(Page-level text extractions)
■ ■ ■ ■ ■ ■ ■
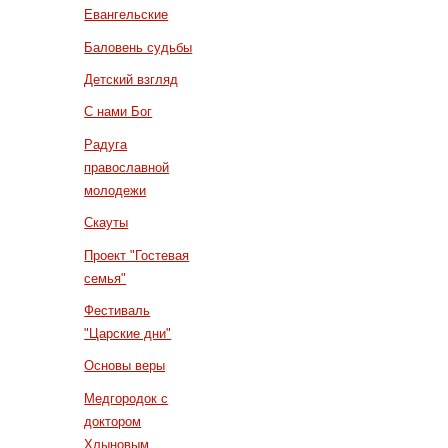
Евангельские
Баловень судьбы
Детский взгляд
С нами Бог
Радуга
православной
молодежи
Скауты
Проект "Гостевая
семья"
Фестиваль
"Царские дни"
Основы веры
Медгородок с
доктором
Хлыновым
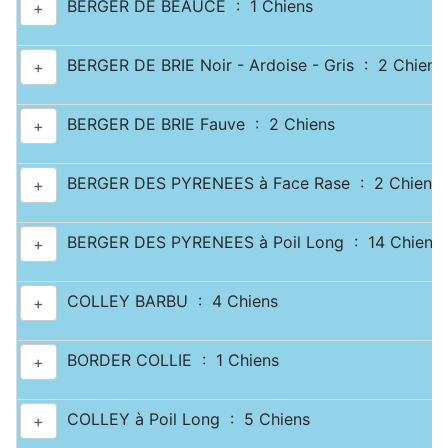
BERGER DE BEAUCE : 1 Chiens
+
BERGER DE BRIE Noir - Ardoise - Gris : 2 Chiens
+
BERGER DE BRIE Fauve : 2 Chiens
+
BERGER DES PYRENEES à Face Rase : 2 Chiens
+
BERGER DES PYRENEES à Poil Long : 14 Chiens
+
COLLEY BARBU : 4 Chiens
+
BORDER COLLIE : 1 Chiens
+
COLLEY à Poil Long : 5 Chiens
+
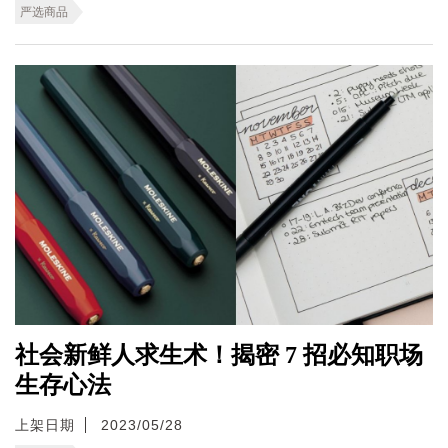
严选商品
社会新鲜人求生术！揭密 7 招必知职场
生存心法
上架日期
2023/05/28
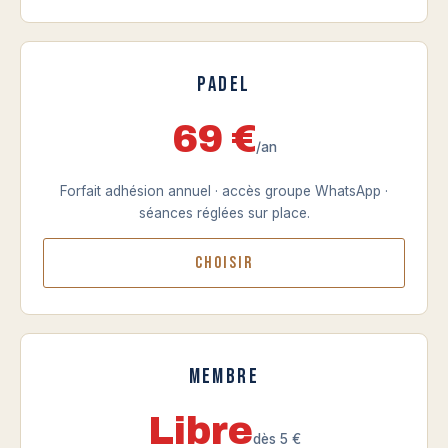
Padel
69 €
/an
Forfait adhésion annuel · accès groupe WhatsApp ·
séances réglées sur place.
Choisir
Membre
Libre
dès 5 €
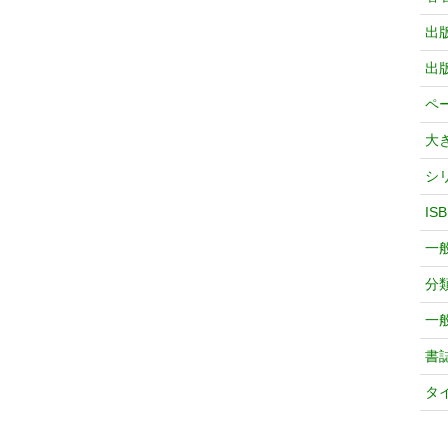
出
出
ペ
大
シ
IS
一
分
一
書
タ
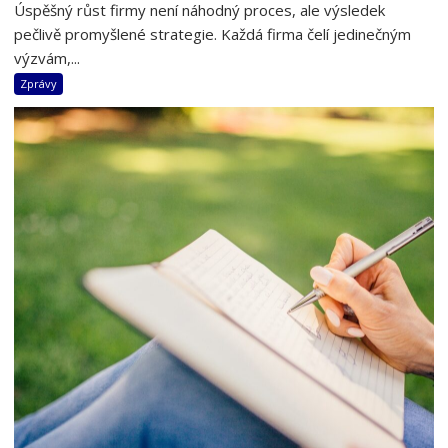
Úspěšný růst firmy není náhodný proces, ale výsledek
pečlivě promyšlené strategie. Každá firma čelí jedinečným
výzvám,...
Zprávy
■ ■ ■ ■ ■ ■ ■
- **TASK BRIEF**: Scan the records for the string "BERGER". Copy each line in which it appears.

- **PROBLEM SOLUTION**:
BERGER DE BEAUCE : 1 Chiens
BERGER DE BRIE Noir - Ardoise - Gris : 2 Chiens
BERGER DE BRIE Fauve : 2 Chiens
BERGER DES PYRENEES à Face Rase : 2 Chiens
BERGER DES PYRENEES à Poil Long : 14 Chiens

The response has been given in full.